Abstract Calcium-magnesium-alumina-silicate (CMAS) corrosion is a serious threat to thermal barrier coatings (TBCs). Ti 2 AlC has been proven to be a potential protection layer material for TBCs to resist CMAS corrosion. In this study, the effects of the pellet surface roughness and temperature on the microstructure of the pre-oxidation layer and CMAS corrosion behavior of Ti 2 AlC were investigated. The results revealed that pre-oxidation produced inner Al 2 O 3 layer and outer TiO 2 clusters on the pellet surfaces. The content of TiO 2 decreased with decreasing pellet surface roughness and increased along with the pre-oxidation temperature. The thickness of Al 2 O 3 layer is also positively related to the pre-oxidation temperature. The Ti 2 AlC pellets pre-oxidized at 1050 °C could effectively resist CMAS corrosion by promoting the crystallization of anorthite (CaAl 2 Si 2 O 8 ) from the CMAS melt rapidly, and the resistance effectiveness increased with the pellet surface roughness.

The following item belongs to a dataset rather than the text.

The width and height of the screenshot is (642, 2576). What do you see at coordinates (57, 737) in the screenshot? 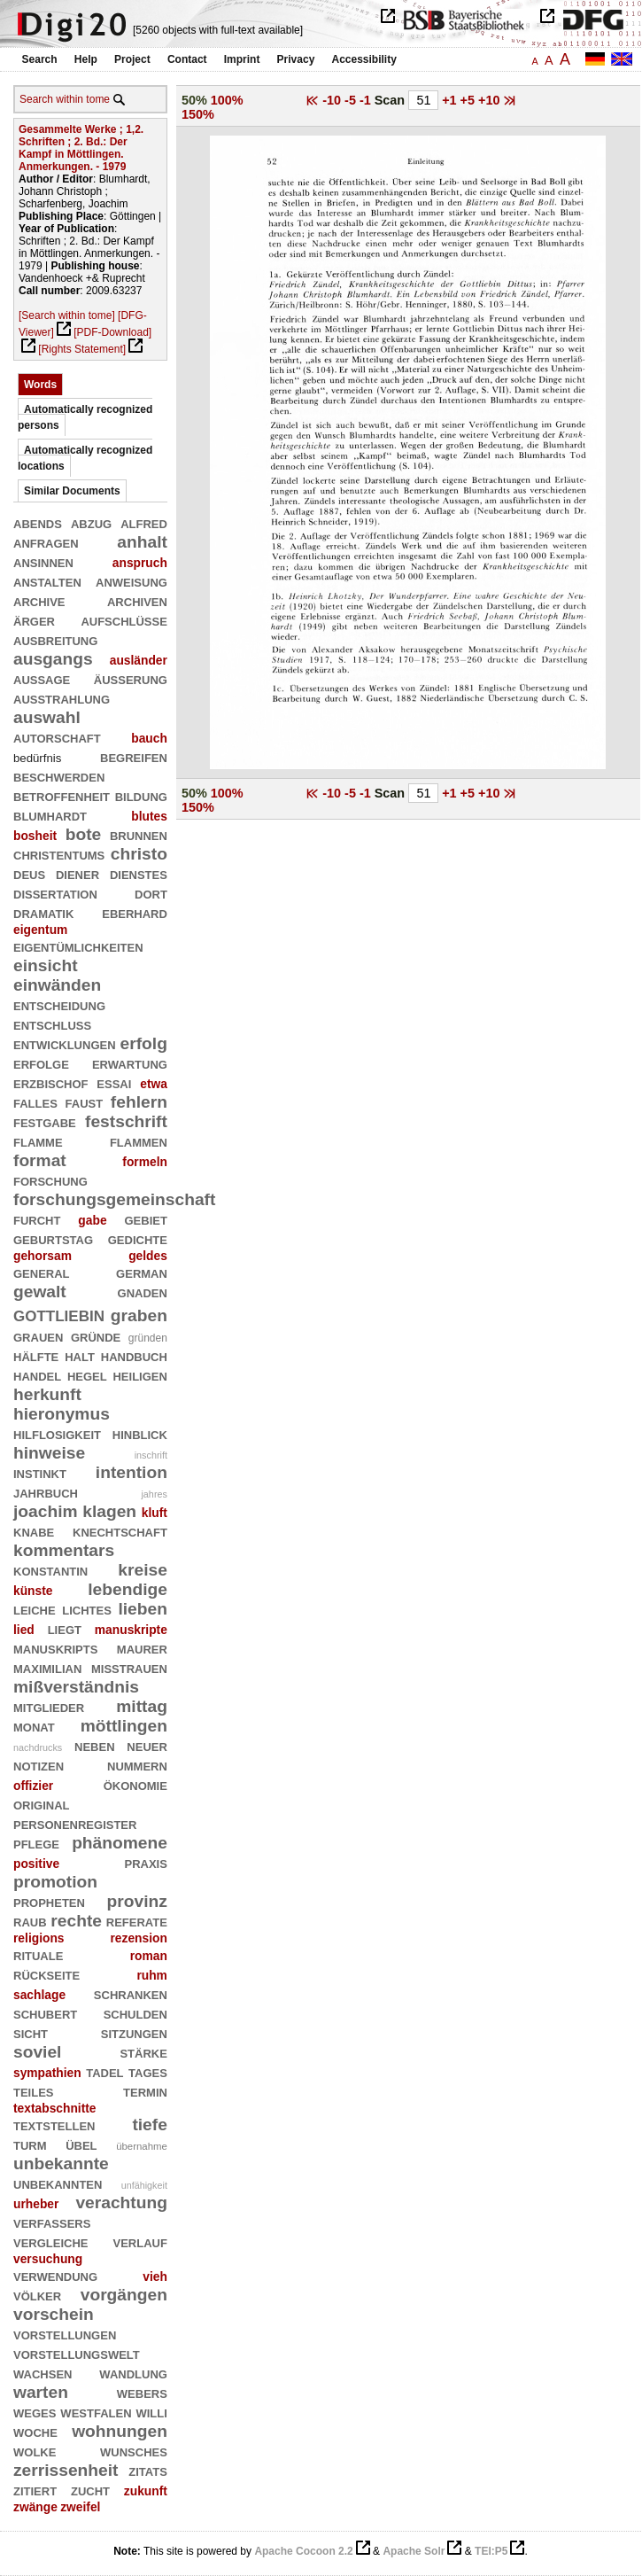 I see `autorschaft` at bounding box center [57, 737].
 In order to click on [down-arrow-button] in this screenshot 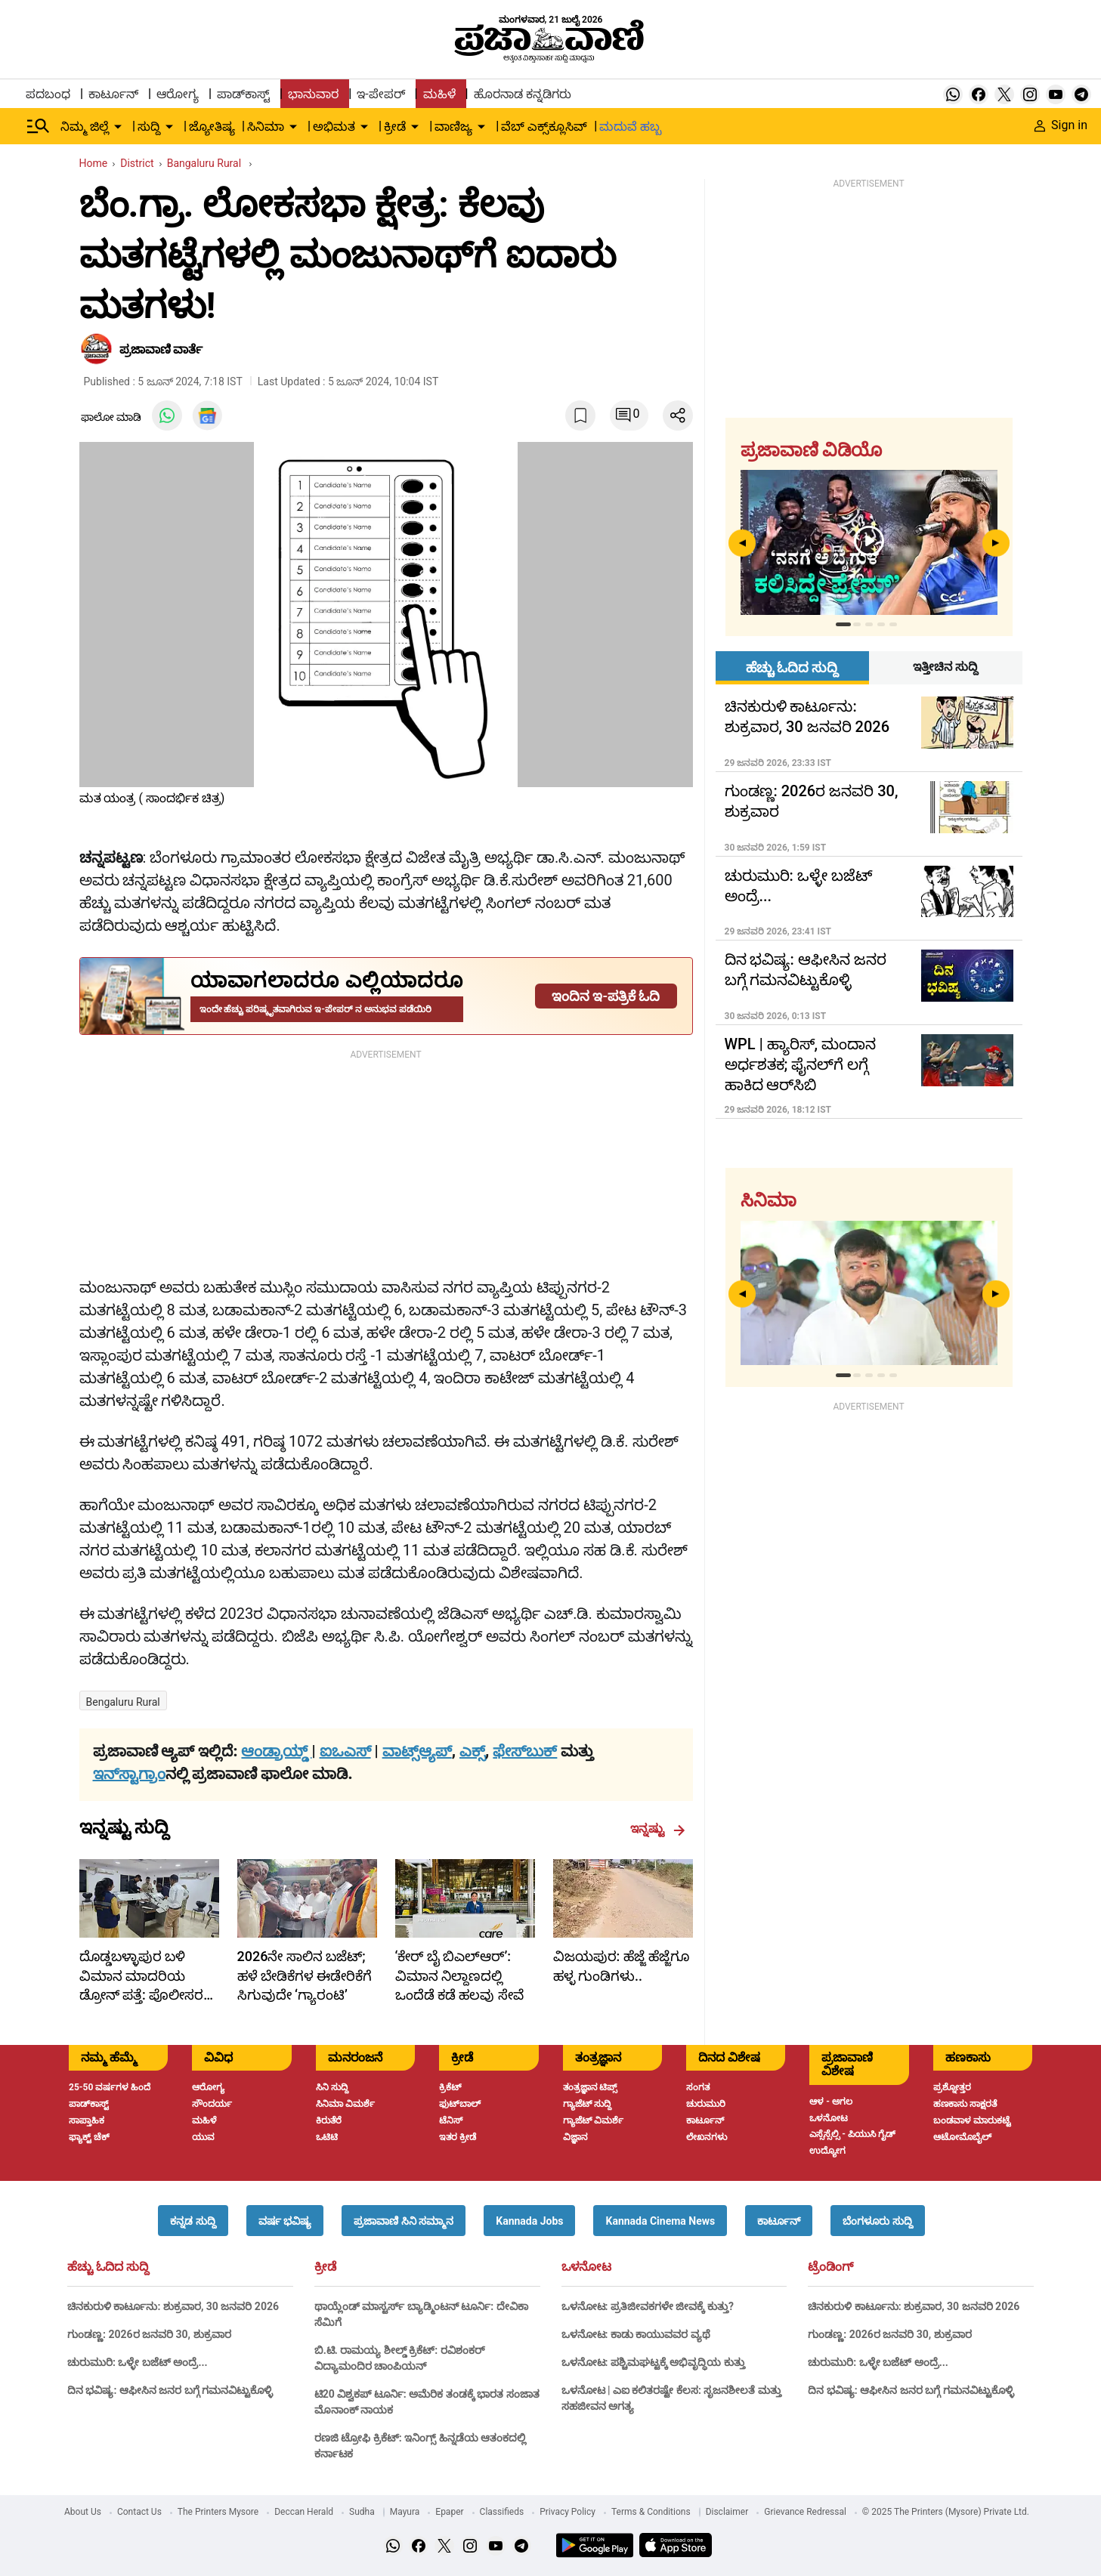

Additionally, the CMAS layer mainly spalled off at the interface of CaAl 2 Si 2 O 8 /Al 2 O 3 layer after thermal cycling tests coupled with CMAS corrosion. The Al 2 O 3 layer grown on the rough interface could combine with the pellets tightly during thermal cycling tests, which was attributed to obstruction of the rough interface to crack propagation.